We are announcing the open source release of Audiogen Codec (agc) 🎉. A low compression 48khz stereo neural audio codec for general audio, optimizing for audio fidelity 🎵.
It comes in two flavors:
- agc-continuous 🔄 KL regularized, 32 channels, 100hz.
- agc-discrete 🔢 24 stages of residual vector quantization, 50hz.
AGC (Audiogen Codec) is a convolutional autoencoder based on the DAC architecture, which holds SOTA 🏆. We found that training with EMA and adding a perceptual loss term with CLAP features improved performance. These codecs, being low compression, outperform Meta's EnCodec and DAC on general audio as validated from internal blind ELO games 🎲.

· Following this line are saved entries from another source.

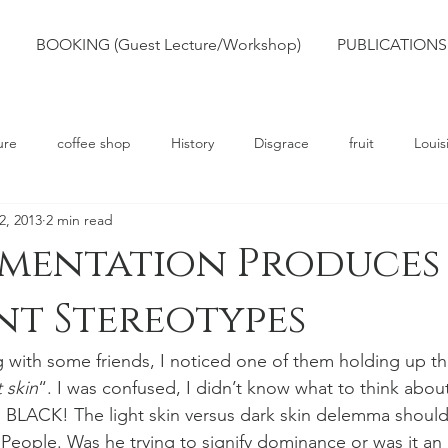
BOOKING (Guest Lecture/Workshop)
PUBLICATIONS
ure
coffee shop
History
Disgrace
fruit
Louis
2, 2013
2 min read
rts
Truth
Poetry
Race
Slavery
gmentation Produces
t Stereotypes
g with some friends, I noticed one of them holding up th
 skin
“. I was confused, I didn’t know what to think about 
 BLACK! The light skin versus dark skin delemma should
People. Was he trying to signify dominance or was it an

We trained (relatively) very low compression codecs in the pursuit of solving a core issue regarding general music and audio generation, low acoustic quality and audible artifacts, which hinder industry use for these models 🚫🎶. Our hope is to encourage researchers to build hierarchical generative audio models that can efficiently use high sequence length representations without sacrificing semantic abilities 🧠.

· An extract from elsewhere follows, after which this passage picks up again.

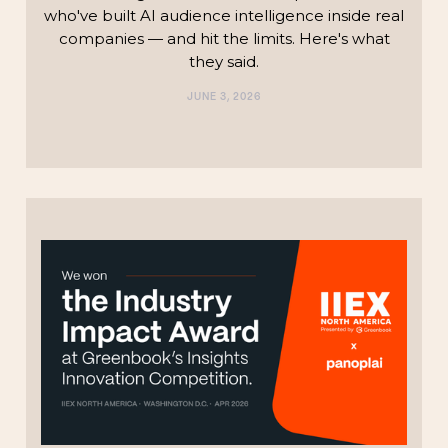
who've built AI audience intelligence inside real
companies — and hit the limits. Here's what
they said.
JUNE 3, 2026
TECHNOLOGY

This codec will power Audiogen's upcoming models. Stay tuned! 🚀
pip install audiogen-agc
from agc import AGC
agc = AGC.from_pretrained("Audiogen/agc-continuous") # or "agc-discrete"
audio = torch.randn(1, 2, 480000) # 48khz stereo
z = agc.encode(audio) # (1, 32, 6000) or (1, 24, 3000)
reconstructed_audio = agc.decode(z) # (1, 2, 480000)
Example colab: https://colab.research.google.com/drive/1MXeBYMY-dZ3Yas-5rXzggMONIlDDQ5VG#scrollTo=9mtfSc-r4dkn (credit: Christoph from LAION)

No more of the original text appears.